For this issue, the KF paid a visit to George Washington University Institute for Korean Studies (GWIKS), the only institution in Washington, D.C., devoted to Korean Studies, and interviewed Director Jisoo M. Kim to hear about her book that recently won her the James D. Palais Book Prize and the present state of Korean Studies abroad and its future prospects.
By analyzing soji petitions through which Joseon people appealed to the state for any injustice or unfairness they suffered, the book illuminates how women, as legal subjects, expressed their won (冤), their sense of being wrongfully judged, and what they meant by so doing, how the state reacted to appease their demand, and how such a process influenced the development of the petition system and the formation of the legal culture overall.

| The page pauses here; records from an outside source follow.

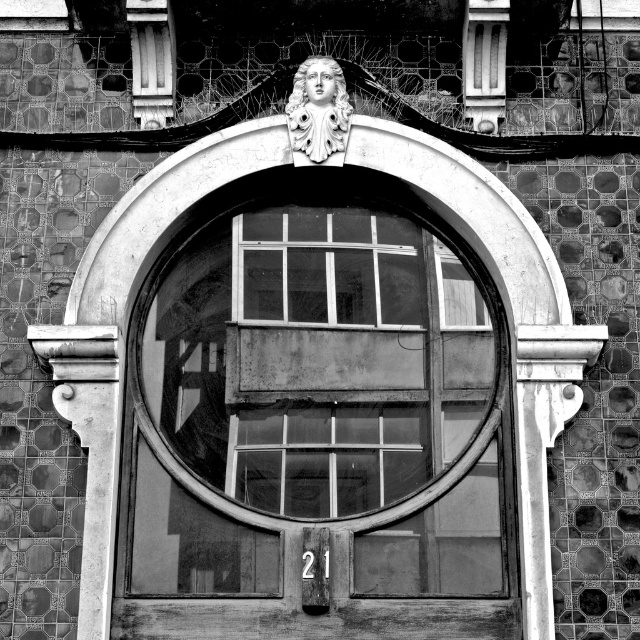 Question: Can you confirm if transparent glass window at center is smaller than matte stone face at upper center?

Choices:
 (A) no
 (B) yes

Answer: (A)

Question: Which point is farther to the camera?

Choices:
 (A) (280, 180)
 (B) (314, 99)

Answer: (A)

Question: From the image, what is the correct spatial relationship of transparent glass window at center in relation to matte stone face at upper center?

Choices:
 (A) above
 (B) below

Answer: (B)

Question: Considering the relative positions of transparent glass window at center and matte stone face at upper center in the image provided, where is transparent glass window at center located with respect to matte stone face at upper center?

Choices:
 (A) left
 (B) right

Answer: (A) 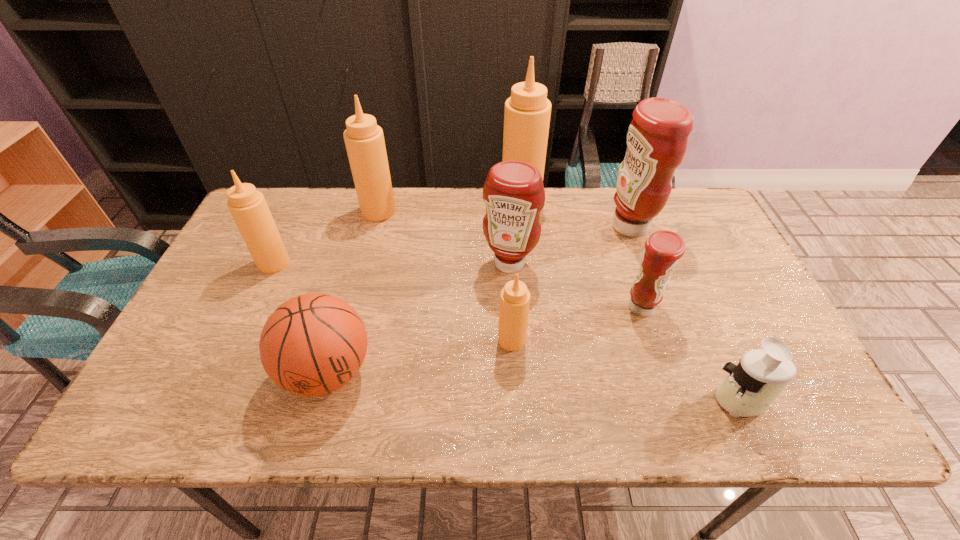 Locate which object ranks fifth in proximity to the second biggest red condiment. Please provide its 2D coordinates. Your answer should be formatted as a tuple, i.e. [(x, y)], where the tuple contains the x and y coordinates of a point satisfying the conditions above.

[(364, 140)]

Locate which object ranks fourth in proximity to the smallest red condiment. Please provide its 2D coordinates. Your answer should be formatted as a tuple, i.e. [(x, y)], where the tuple contains the x and y coordinates of a point satisfying the conditions above.

[(515, 297)]

At what (x,y) coordinates should I click in order to perform the action: click on condiment that can be found as the sixth closest to the second biggest red condiment. Please return your answer as a coordinate pair (x, y). The height and width of the screenshot is (540, 960). Looking at the image, I should click on (248, 207).

Where is `condiment that can be found as the sixth closest to the second nearest condiment`? condiment that can be found as the sixth closest to the second nearest condiment is located at coordinates (248, 207).

At what (x,y) coordinates should I click in order to perform the action: click on tan condiment that is the third closest one to the second tan condiment from left to right. Please return your answer as a coordinate pair (x, y). This screenshot has height=540, width=960. Looking at the image, I should click on (515, 297).

Select which tan condiment appears as the closest to the nearest tan condiment. Please provide its 2D coordinates. Your answer should be formatted as a tuple, i.e. [(x, y)], where the tuple contains the x and y coordinates of a point satisfying the conditions above.

[(527, 113)]

Select which red condiment is the closest to the juicer. Please provide its 2D coordinates. Your answer should be formatted as a tuple, i.e. [(x, y)], where the tuple contains the x and y coordinates of a point satisfying the conditions above.

[(663, 249)]

Choose which red condiment is the second nearest neighbor to the second biggest red condiment. Please provide its 2D coordinates. Your answer should be formatted as a tuple, i.e. [(x, y)], where the tuple contains the x and y coordinates of a point satisfying the conditions above.

[(657, 137)]

Locate an element on the screen. free space that satisfies the following two spatial constraints: 1. on the front side of the second biggest red condiment; 2. on the left side of the third biggest tan condiment is located at coordinates (274, 263).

While I was doing my doctoral course, I came across the petitions of Joseon women in which they pleaded their cases to the state. I was surprised that those women, nobles and slaves alike, made for themselves independent legal voices regardless of their social backgrounds. I was drawn to the documents as they revealed the lives of the underprivileged people. It was particularly intriguing that the petitions offered a glimpse into the history of women’s emotions.
The book was highly acclaimed not only because it deals with a topic that easily arouses empathy transcending time and line of study but also because its message, though originating from the Joseon Dynasty, still remains true through pre-modern and modern times. In addition, the book seemed to earn positive evaluation by raising discussions about the topic in the universal context of world history by comparing specific characteristics of Joseon Dynasty’s history with the histories of East Asia and the West, and by adopting a new approach to the “history of emotion.”
To promote the status of Korean Studies, high quality research should be conducted in great numbers. Good research projects have been carried out increasingly of late but more efforts are needed to draw the attention of academic circles and to contribute to academia in general. Such efforts will add to the call for Korean Studies among more foreign institutes of higher learning.
Last August, I attended the Academy of Korean Studies (AKS) Core University Program for Korean Studies Directors’ Meeting in Tübingen, Germany, and learned that the number of students studying the subject was increasing considerably in Europe and Oceania as well as in the United States. At George Washington University, Hallyu, or the Korean wave, is not the only thing that attracts students who are just as much interested in the politics and international relations of Korea. Lectures and seminars held on Korean Studies are focused particularly on modern times. As students’ demand grows in the world, the supply of Korean Studies professors should be increased, too.
I think each curriculum needs to be tailored to reflect the local demand and peculiarities. There are institutions on the East and West Coasts that are well equipped with Korean Studies programs that span through graduate courses. They need to focus on producing doctorate holders and work hard training younger scholars.
GWIKS is the only Korean Studies institute in Washington, D.C., the capital and political center of the United States. It was established with the aim of promoting Korean humanities in a broad sense, including social sciences, in the region. We think an accurate knowledge about Korea is vital to map out the right policies on Korea and so we are working to spread a deeper and comprehensive understanding of Korea among government officials and the policy-related community here. We also sponsor meetings for scholars of varying careers and mentoring sessions for newcomer academics. We also seek to develop Korean Studies in a way that best suits the local need by holding workshops for scholars in the area.
For better teaching and learning, we are expanding both the professor posts and Korean Studies classes with the KF and other supporters. For undergraduate and graduate students who have keen interest in Korea, we offer the two-week Summer Study Abroad Program to visit Korea for varied on-site experiences. This summer, the program was themed “Two Koreas: Identities, Division, Reunification, and Economic Differences,” and the students visited Korean institutions related to inter-Korean relations, reunification, and human rights in North Korea. For scholars, we have launched the Soh Jaipil Circle that brings together experts in diverse policy groups, and for students we are making outreach efforts by giving lectures and encouraging exchange.
There seems to be a worrisome trend among Korean Studies promoters of concentrating their support on certain institutes. This results in repeat backing and prevents effective assistance for Korean Studies majors and colleges and universities that offer classes on the subject. I hope support will be rendered in a more flexible, adaptable manner to meet targets and goals and bring forth substantial outcomes.